Lightweight Network Overview – backbone network


The core of lightweight network is the lightweight transformation of the network from both volume and speed on the premise of maintaining the accuracy as much as possible. This paper briefly describes the lightweight network, mainly involving the following networks:

Squeezenet series

Squeezenet series is an early and classic lightweight network. Squeezenet uses fire module for parameter compression, and squeezenext adds separation convolution to improve it. Although the squeezenet series is not as widely used as mobienet, its architecture idea and experimental conclusions can be used for reference.


Squeezenet is one of the early researches that began to pay attention to lightweight networks. It uses fire module for parameter compression.

Lightweight Network Overview - backbone network

The core module of squeezenet is the fire module. The structure is shown in Figure 1. The input layer first compresses the dimension through the squeeze convolution layer ($1 \ times 1 $convolution), and then expands the dimension through the expand convolution layer ($1 \ times 1 $convolution and $3 \ times 3 $convolution). The fire module contains three parameters, which are $1 \ times $convolution kernels of the squeeze layer $s_ {1×1} $, expansion layer $1 \ times 1 $convolution kernels $e_ {1×1} $and $3 \ times 3 $convolution kernels of expand layer $e_ {3×3} $, general $s_ {1×1}<(e_{1×1}+e_{3×3})$


Squeezenext is an upgraded version of squeezenet, which directly compares the performance with mobilenet. Squeezenext uses standard convolution to analyze the actual reasoning speed. The optimization means focus on the optimization of the overall network structure.

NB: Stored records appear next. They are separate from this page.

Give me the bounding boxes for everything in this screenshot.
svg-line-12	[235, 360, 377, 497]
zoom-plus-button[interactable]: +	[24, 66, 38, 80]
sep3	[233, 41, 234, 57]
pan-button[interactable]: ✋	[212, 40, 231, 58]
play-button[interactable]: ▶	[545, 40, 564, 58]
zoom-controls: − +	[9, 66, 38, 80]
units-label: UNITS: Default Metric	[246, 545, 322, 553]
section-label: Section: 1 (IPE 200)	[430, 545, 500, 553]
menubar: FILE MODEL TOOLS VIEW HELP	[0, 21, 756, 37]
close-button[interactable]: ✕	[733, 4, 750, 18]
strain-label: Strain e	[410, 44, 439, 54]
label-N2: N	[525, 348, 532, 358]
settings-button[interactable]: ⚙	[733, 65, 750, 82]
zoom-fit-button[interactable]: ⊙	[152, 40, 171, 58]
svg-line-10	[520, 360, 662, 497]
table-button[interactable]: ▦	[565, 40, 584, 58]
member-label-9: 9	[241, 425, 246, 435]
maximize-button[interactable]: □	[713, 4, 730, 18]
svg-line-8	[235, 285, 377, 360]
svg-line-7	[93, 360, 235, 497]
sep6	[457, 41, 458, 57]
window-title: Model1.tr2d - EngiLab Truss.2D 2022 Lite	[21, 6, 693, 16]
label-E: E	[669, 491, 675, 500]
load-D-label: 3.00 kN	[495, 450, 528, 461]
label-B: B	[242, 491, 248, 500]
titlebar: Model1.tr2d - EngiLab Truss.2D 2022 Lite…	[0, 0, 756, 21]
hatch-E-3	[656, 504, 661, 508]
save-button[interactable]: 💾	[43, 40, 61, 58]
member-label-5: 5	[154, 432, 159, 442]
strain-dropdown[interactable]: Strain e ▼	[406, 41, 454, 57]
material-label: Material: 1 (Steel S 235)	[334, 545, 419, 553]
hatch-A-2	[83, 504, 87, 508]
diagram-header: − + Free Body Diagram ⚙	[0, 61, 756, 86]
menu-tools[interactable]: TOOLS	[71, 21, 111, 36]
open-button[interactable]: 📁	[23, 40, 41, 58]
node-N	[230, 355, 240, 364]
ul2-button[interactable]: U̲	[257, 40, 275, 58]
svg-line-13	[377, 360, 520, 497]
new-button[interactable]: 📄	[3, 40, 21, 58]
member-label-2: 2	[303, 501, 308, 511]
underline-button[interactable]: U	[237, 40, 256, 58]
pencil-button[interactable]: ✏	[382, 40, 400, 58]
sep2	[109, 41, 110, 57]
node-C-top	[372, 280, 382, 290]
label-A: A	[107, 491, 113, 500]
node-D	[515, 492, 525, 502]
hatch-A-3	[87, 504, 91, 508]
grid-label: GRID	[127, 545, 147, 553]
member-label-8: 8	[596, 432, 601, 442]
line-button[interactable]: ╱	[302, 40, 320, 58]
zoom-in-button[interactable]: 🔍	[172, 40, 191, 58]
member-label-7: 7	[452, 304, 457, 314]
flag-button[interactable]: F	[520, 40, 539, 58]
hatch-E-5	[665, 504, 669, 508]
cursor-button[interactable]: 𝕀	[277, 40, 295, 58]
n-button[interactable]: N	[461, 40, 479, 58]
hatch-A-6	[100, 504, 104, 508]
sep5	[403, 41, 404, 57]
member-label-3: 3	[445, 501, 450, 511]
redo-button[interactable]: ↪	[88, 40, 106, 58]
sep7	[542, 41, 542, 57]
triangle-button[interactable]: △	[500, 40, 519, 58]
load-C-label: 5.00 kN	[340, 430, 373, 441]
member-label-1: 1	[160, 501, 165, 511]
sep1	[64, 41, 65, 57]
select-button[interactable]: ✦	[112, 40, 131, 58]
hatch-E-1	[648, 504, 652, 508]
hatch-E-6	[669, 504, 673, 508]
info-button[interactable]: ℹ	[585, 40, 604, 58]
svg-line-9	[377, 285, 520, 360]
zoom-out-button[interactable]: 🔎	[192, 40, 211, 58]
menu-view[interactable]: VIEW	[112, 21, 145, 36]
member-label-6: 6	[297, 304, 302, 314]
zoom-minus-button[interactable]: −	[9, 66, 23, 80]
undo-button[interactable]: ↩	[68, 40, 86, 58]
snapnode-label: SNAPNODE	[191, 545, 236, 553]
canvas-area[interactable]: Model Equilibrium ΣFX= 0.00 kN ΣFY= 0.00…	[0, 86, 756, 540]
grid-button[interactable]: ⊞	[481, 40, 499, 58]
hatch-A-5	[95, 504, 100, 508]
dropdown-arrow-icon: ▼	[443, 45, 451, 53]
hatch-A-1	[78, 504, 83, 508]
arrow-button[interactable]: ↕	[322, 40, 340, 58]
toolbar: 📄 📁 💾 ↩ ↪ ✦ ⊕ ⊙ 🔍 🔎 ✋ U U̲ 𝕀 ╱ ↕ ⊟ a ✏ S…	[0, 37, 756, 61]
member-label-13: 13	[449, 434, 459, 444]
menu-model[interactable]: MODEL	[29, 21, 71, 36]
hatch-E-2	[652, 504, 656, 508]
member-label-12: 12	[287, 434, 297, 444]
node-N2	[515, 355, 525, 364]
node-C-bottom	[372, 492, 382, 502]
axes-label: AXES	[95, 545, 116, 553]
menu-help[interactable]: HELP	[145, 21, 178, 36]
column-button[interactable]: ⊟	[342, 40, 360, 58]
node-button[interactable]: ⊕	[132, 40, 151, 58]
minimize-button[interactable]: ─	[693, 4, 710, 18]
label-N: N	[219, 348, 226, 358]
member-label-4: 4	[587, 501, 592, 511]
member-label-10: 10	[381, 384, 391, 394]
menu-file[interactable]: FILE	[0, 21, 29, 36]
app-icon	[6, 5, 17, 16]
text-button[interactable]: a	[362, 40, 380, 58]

Lightweight Network Overview - backbone network

The design of squeezenext follows the residual structure. Instead of using the popular deep separation convolution at that time, it directly uses the separation convolution. The design is mainly based on the following strategies:

  • Low Rank Filters
      the core idea of low rank decomposition is to decompose a large matrix into multiple small matrices. Here, CP decomposition is used to decompose the convolution of $K \ times K $into separate convolutions of $K \ times 1 $and $1 \ times K $. The parameter quantity can be reduced from $k ^ 2 $to $2K $.
  • Bottleneck Module
      the number of parameters is related to the input and output dimensions. Although deep separation convolution can be used to reduce the amount of calculation, the calculation of deep separation convolution in the terminal system is not efficient. Therefore, the squeeze layer of squeezenet is used to compress the input dimension. Two consecutive squeeze layers are used at the beginning of each block, and each layer is reduced by 1 / 2 dimension.
  • Fully Connected Layers
      in alexnet, the parameters of the full connection layer account for 96% of the total model. Squeezenext uses the bottleneck layer to reduce the input dimension of the full connection layer, so as to reduce the amount of network parameters.

Shufflenet series

Shufflenet series is a very important series in lightweight networks. Shufflenetv1 puts forward channel shuffle operation, so that the network can use packet convolution to accelerate, while shufflenetv2 pushes down most of the design of V1, puts forward channel split operation from reality, accelerates the network and reuses features at the same time, and achieves good results.

ShuffleNet V1

The core of shufflenet is to use the channel shuffle operation to make up for the information exchange between packets, so that the network can make full use of pointwise packet convolution, which can not only reduce the main network calculation, but also increase the dimension of convolution.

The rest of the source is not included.